- [Assignment]
Pictures are to be left out, and only the lines from the one containing "Segment regions of" through the last line of the data are to be returned exactly.

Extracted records
☆ ☆ ☆ ☆ ☆ ☆ ☆
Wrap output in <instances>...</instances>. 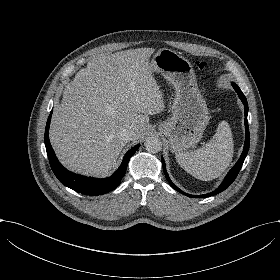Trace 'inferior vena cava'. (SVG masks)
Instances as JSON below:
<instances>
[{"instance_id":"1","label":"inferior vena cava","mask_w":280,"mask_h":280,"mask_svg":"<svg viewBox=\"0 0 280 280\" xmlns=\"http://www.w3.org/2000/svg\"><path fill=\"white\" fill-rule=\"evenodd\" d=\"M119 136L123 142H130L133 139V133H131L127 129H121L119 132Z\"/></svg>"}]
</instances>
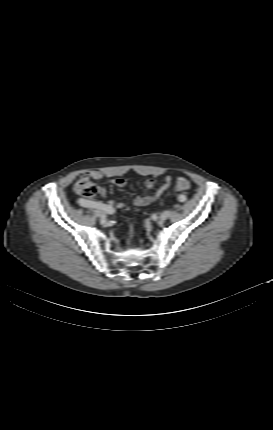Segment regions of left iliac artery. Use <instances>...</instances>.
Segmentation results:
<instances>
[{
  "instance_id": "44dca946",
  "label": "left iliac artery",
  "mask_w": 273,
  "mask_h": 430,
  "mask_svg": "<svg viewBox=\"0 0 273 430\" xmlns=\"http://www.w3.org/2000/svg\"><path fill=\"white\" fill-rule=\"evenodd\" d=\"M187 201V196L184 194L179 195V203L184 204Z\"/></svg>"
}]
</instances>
☆ ☆ ☆ ☆ ☆ ☆ ☆
- [The completed task]
Segment regions of left iliac artery. Use <instances>...</instances>.
Segmentation results:
<instances>
[{
  "instance_id": "44dca946",
  "label": "left iliac artery",
  "mask_w": 273,
  "mask_h": 430,
  "mask_svg": "<svg viewBox=\"0 0 273 430\" xmlns=\"http://www.w3.org/2000/svg\"><path fill=\"white\" fill-rule=\"evenodd\" d=\"M187 201V196L184 194L179 195V203L184 204Z\"/></svg>"
}]
</instances>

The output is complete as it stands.